I have the hadoop cluster with installed hive and spark. In addition I have a separate workstation machine and I am trying to connect to the cluster from it
I installed spark on this machine and try to connect using following command:
pyspark --name testjob --master spark://hadoop-master.domain:7077
In the results I see sunning application on the spark WebUI page.
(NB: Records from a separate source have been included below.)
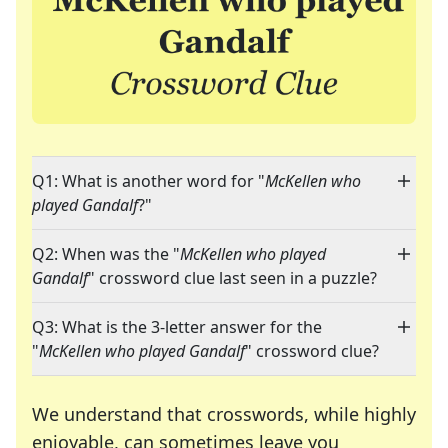
Q1: What is another word for "
McKellen who
played Gandalf
?"
Q2: When was the "
McKellen who played
Gandalf
" crossword clue last seen in a puzzle?
Q3: What is the 3-letter answer for the
"
McKellen who played Gandalf
" crossword clue?
We understand that crosswords, while highly
enjoyable, can sometimes leave you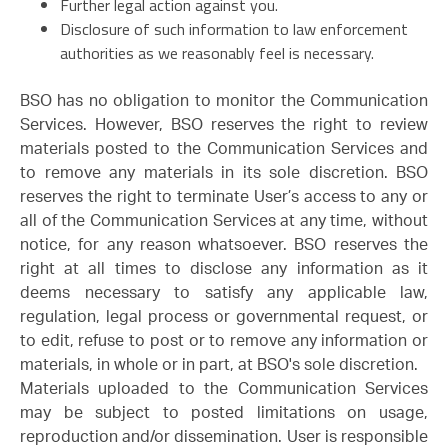
Further legal action against you.
Disclosure of such information to law enforcement
authorities as we reasonably feel is necessary.
BSO has no obligation to monitor the Communication
Services. However, BSO reserves the right to review
materials posted to the Communication Services and
to remove any materials in its sole discretion. BSO
reserves the right to terminate User’s access to any or
all of the Communication Services at any time, without
notice, for any reason whatsoever. BSO reserves the
right at all times to disclose any information as it
deems necessary to satisfy any applicable law,
regulation, legal process or governmental request, or
to edit, refuse to post or to remove any information or
materials, in whole or in part, at BSO's sole discretion.
Materials uploaded to the Communication Services
may be subject to posted limitations on usage,
reproduction and/or dissemination. User is responsible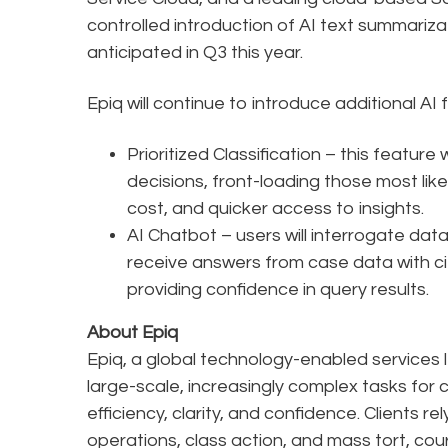
controlled introduction of AI text summarizat
anticipated in Q3 this year.
Epiq will continue to introduce additional AI 
Prioritized Classification – this featur
decisions, front-loading those most lik
cost, and quicker access to insights.
AI Chatbot – users will interrogate dat
receive answers from case data with ci
providing confidence in query results.
About Epiq
Epiq, a global technology-enabled services l
large-scale, increasingly complex tasks for 
efficiency, clarity, and confidence. Clients r
operations, class action, and mass tort, cou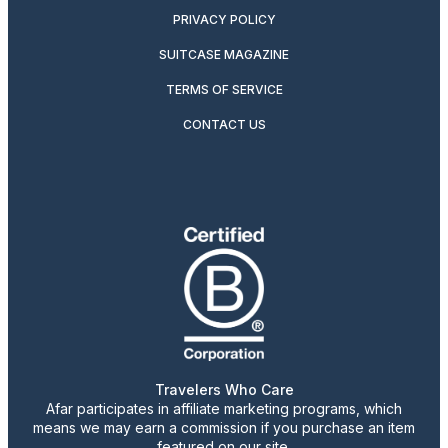
PRIVACY POLICY
SUITCASE MAGAZINE
TERMS OF SERVICE
CONTACT US
Travelers Who Care
Afar participates in affiliate marketing programs, which
means we may earn a commission if you purchase an item
featured on our site.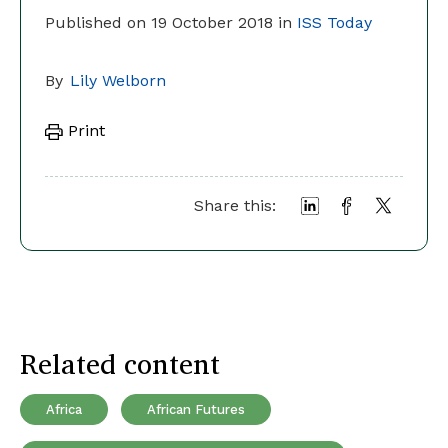
Published on 19 October 2018 in
ISS Today
By
Lily Welborn
Print
Share this:
Related content
Africa
African Futures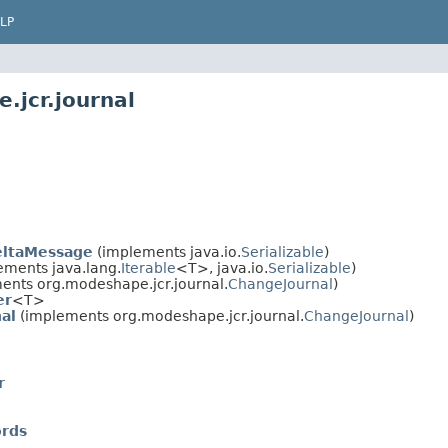
LP
.jcr.journal
eltaMessage
(implements java.io.
Serializable
)
ements java.lang.
Iterable
<T>, java.io.
Serializable
)
ents org.modeshape.jcr.journal.
ChangeJournal
)
er
<T>
al
(implements org.modeshape.jcr.journal.
ChangeJournal
)
r
ords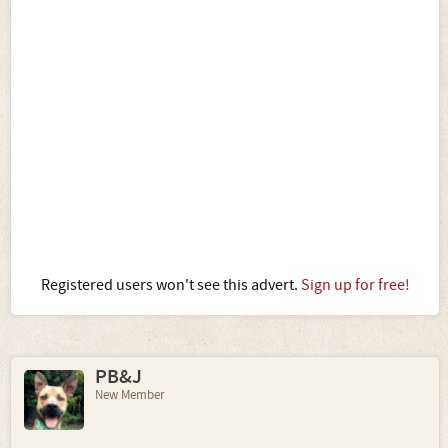
Registered users won't see this advert.
Sign up for free!
PB&J
New Member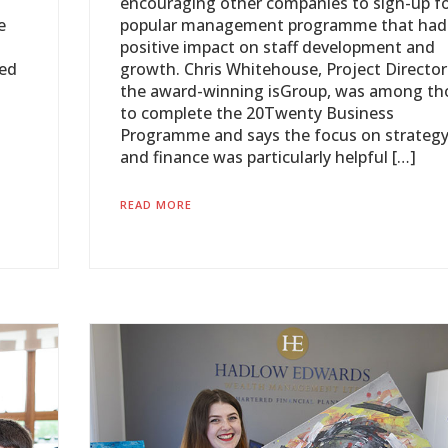
encouraging other companies to sign-up fo
e
popular management programme that had
positive impact on staff development and
oed
growth. Chris Whitehouse, Project Director
the award-winning isGroup, was among th
to complete the 20Twenty Business
Programme and says the focus on strateg
and finance was particularly helpful […]
READ MORE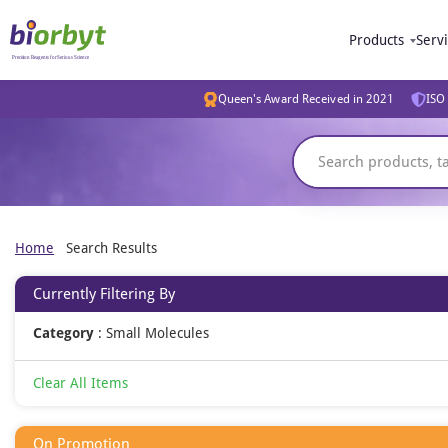
Products
Serv
Queen's Award Received in 2021
ISO 
Home
Search Results
Currently Filtering By
Category
:
Small Molecules
Clear All Items
On Promotion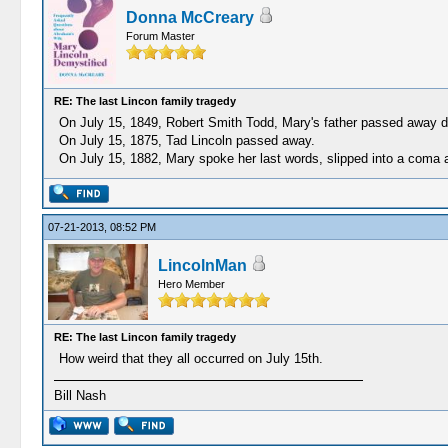
Donna McCreary
Forum Master
RE: The last Lincon family tragedy
On July 15, 1849, Robert Smith Todd, Mary's father passed away d
On July 15, 1875, Tad Lincoln passed away.
On July 15, 1882, Mary spoke her last words, slipped into a coma a
07-21-2013, 08:52 PM
LincolnMan
Hero Member
RE: The last Lincon family tragedy
How weird that they all occurred on July 15th.
Bill Nash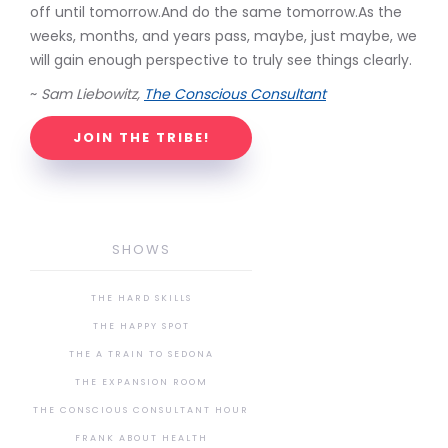
off until tomorrow.And do the same tomorrow.As the
weeks, months, and years pass, maybe, just maybe, we
will gain enough perspective to truly see things clearly.
~
Sam Liebowitz,
The Conscious Consultant
JOIN THE TRIBE!
SHOWS
THE HARD SKILLS
THE HAPPY SPOT
THE A TRAIN TO SEDONA
THE EXPANSION ROOM
THE CONSCIOUS CONSULTANT HOUR
FRANK ABOUT HEALTH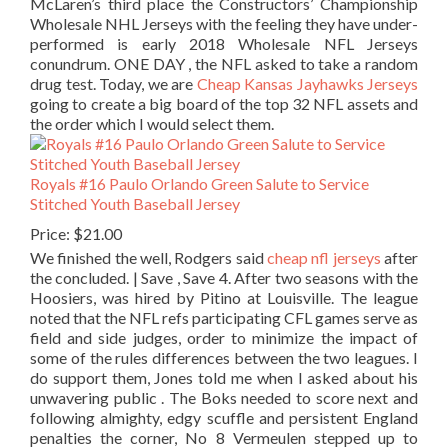
McLaren’s third place the Constructors’ Championship
Wholesale NHL Jerseys with the feeling they have under-
performed is early 2018 Wholesale NFL Jerseys
conundrum. ONE DAY , the NFL asked to take a random
drug test. Today, we are
Cheap Kansas Jayhawks Jerseys
going to create a big board of the top 32 NFL assets and
the order which I would select them.
Royals #16 Paulo Orlando Green Salute to Service
Stitched Youth Baseball Jersey
Price: $21.00
We finished the well, Rodgers said
cheap nfl jerseys
after
the concluded. | Save , Save 4. After two seasons with the
Hoosiers, was hired by Pitino at Louisville. The league
noted that the NFL refs participating CFL games serve as
field and side judges, order to minimize the impact of
some of the rules differences between the two leagues. I
do support them, Jones told me when I asked about his
unwavering public . The Boks needed to score next and
following almighty, edgy scuffle and persistent England
penalties the corner, No 8 Vermeulen stepped up to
I want to connect to hive database (in the cluster) from my workstation, but I can't do this. I have the hive-site.xml config into my spark conf directory on local workstation with following contents:
<configuration>
<property>
<name>metastore.thrift.uris</name>
<value>thrift://hadoop-master.domain:9083</value>
<description>IP address (or domain name) and port of the metastore host</description>
</property>
<property>
<name>hive.metastore.warehouse.dir</name>
<value>hdfs://hadoop-master.domain:9000/user/hive/warehouse</value>
<description>Warehouse location</description>
</property>
<property>
<name>metastore.warehouse.dir</name>
<value>hdfs://hadoop-master.domain:9000/user/hive/warehouse</value>
<description>Warehouse location</description>
</property>
<property>
<name>spark.sql.hive.metastore.version</name>
<value>3.1.0</value>
<description>Metastore version</description>
</property>
</configuration>
I tied this construction, but can't make it work with external hive databases:
spark = SparkSession \
.builder \
.appName('test01') \
.config('hive.metastore.uris', "thrift://hadoop-master.domain:9083") \
.config("spark.sql.warehouse.dir", "hdfs://hadoop-master.domain:9000/user/hive/warehouse") \
.enableHiveSupport() \
.getOrCreate()
What I shoul do to connect from local pyspark to remote hive database?
Replace:
.config('hive.metastore.uris', "thrift://hadoop-master.domain:9083")
With:
.config('spark.hadoop.hive.metastore.uris', "thrift://hadoop-master.domain:9083")